The Occupy movement has spread nearly all across the country. Our young and idealistic see that something drastic has to change if we want American society, as we have been taught to cherish it, to survive another generation. They gathered together and camped out in the government and banking centers in most of the major cities across the country. In many cities, they are still there, even after strong-arm tactics from our police. People are joining them as they see that this is the way, if there is to be a battle between the common man and the major corporations, that such a battle will begin.
These kids may or may not be as sophisticated as the generation from the 1960s, my generation. We espoused the message, among many others, Turn on, tune in, drop out, as our way to fight the onslaught of the major corporation. Sure,. Psychedelics were part of that message, but turn on also meant; open your mind and spirit to the things that really matter.
Many people would say that these kids now, with their minor civil disobedience are far more innocent than we were then. We at least had the savvy to realize that there is no such thing as dialogue with a major corporation. Yet, that is precisely what this generation is asking for. They toss ideas for more laws and amendments to the constitution back and forth across the internet and in response, the upper so-called one percent laughs at them. You see, we have excellent laws, intended to reign in corporate greed, already on the books, but they are unenforceable. Our Constitution is a marvelous document. Some of the most discerning intellects of the 1780s hashed through all they understood of government, to create a plan that, if implemented, would be fair to most of the people living in the colonies, and would keep corporations out of the government. The document was not perfect. It ignored the status of the indigenous people who had been living on this continent for countless generations, and it kept another race of people in perpetual bondage. The one thing that document was truly intended to accomplish — and I reiterate — was to keep corporations out of the government. For a few years, the founders of this country succeeded at keeping their government free of corporate control.
Since then, our constitution has been trampled and twisted so many times by our governing officials that it is meaningless. That revered document now represents corporations and only corporations — ever since they were granted the status of person-hood and their money was granted the status of free speech. Our supposed elected officials have been bought several times over by the Israeli lobby. But first of all, they are key executives of the major corporations and they have plans in place to initiate a police state in this country.

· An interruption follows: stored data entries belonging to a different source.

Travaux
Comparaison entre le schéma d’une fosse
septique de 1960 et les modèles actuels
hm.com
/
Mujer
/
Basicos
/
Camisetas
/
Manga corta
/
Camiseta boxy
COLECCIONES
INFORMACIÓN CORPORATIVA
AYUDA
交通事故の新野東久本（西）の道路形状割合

I have been watching the news of the Occupy Movement, alternately cheering and weeping. Those kids have no idea of the fight that lies ahead, and when they claim that dialogue is what they are after, dialogue with the money junkies who really do not care who lives or dies, and would like to see large portions of the world’s population be systematically killed off — their innocence may be their death if they truly believe that dialogue will get anywhere. Though I suppose that is the way we must begin.
People accuse these youngsters of being anarchists. We forget that it was thanks to the likes of Emma Goldman, who was among Anarchy’s stoutest defenders, we did have a strong middle class for a few decades. Now, our middle class is dying. Our middle class is purposely being destroyed by those who have been dubbed Money Junkies It is not the fault of the workers who are struggling to earn a livelihood, that their jobs are being sent overseas by the thousands every month. Our corporate heads no longer want jobs that pay a living wage to exist in this country, as such jobs would promote a strong middle class, and a strong middle class would be able to fight back.

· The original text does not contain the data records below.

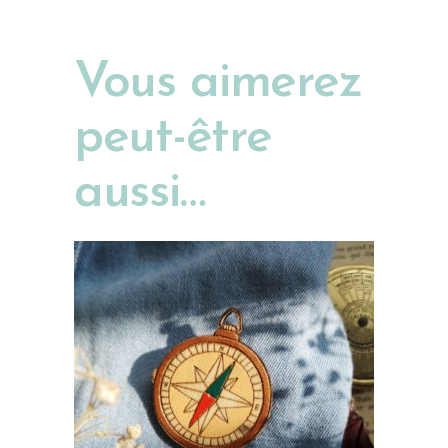
Vous aimerez
peut-être
aussi…
AJOUTER AU PANIER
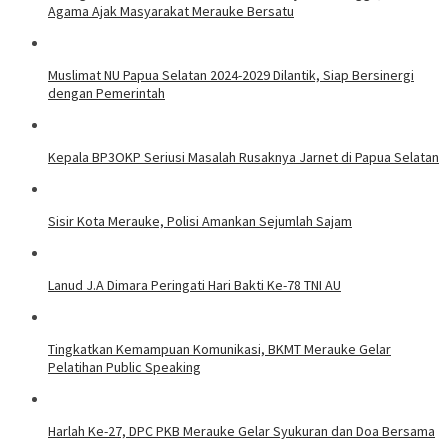
Agama Ajak Masyarakat Merauke Bersatu
Muslimat NU Papua Selatan 2024-2029 Dilantik, Siap Bersinergi
dengan Pemerintah
Kepala BP3OKP Seriusi Masalah Rusaknya Jarnet di Papua Selatan
Sisir Kota Merauke, Polisi Amankan Sejumlah Sajam
Lanud J.A Dimara Peringati Hari Bakti Ke-78 TNI AU
Tingkatkan Kemampuan Komunikasi, BKMT Merauke Gelar
Pelatihan Public Speaking
Harlah Ke-27, DPC PKB Merauke Gelar Syukuran dan Doa Bersama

People toss around labels like Socialist, Communist, Anarchist, Fascist, Democracy, and others; forgetting that any form of government may be a good one, as long as its leaders are ruled by a social conscience. Once its leaders lose that sense of duty to the populations they serve, the government slides into being totalitarian, no matter how high its ideals were when it began, or which system its officials claim to follow.
We live with a government that cannot be fixed, certainly not with a little bit of dialogue. With dialogue, we wind up talking solely to each other — singing to the choir, so to speak. The ballot box won’t help either, as that was corrupted a long time ago. Dead people in this country have been marched from out of the cemeteries so they could vote, every year since the late 1800s. Now they are being brought out in force. No one expects them to prove that they are alive when they arrive at the polls. And everyone knows the problems we have had with electronic voting machines across the country. These machines are programmed to yield the vote that the corporations that had them manufactured want; not the vote the people thought they were punching into them. Our votes are being accidentally, or purposely lost, depending on who you believe. Votes are being counted in secret locations, and people are routinely denied the right to run for office, because the corporate world does not like them. Voting has become merely a sop — something to appease the masses, to make them believe their voices really do count. As Emma Goldman put it so succinctly back in the early years of the Twentieth Century, “If voting really changed anything, they would make it illegal.” Today that is even more true than it was when she first said it. We cannot fix it with attempts to confront our congressmen with our letters and petitions, as our congressmen are paid well by the corporations they work for, as CEOs and CFOs and lawyers so that they will ignore those things.
No, the only way to fix what we have is to begin again with something fresh. And that will mean a tremendous world-wide struggle that will unfortunately have to go far beyond the bounds of mere civil disobedience. Though what is happening now may be the best way to get people involved and thinking.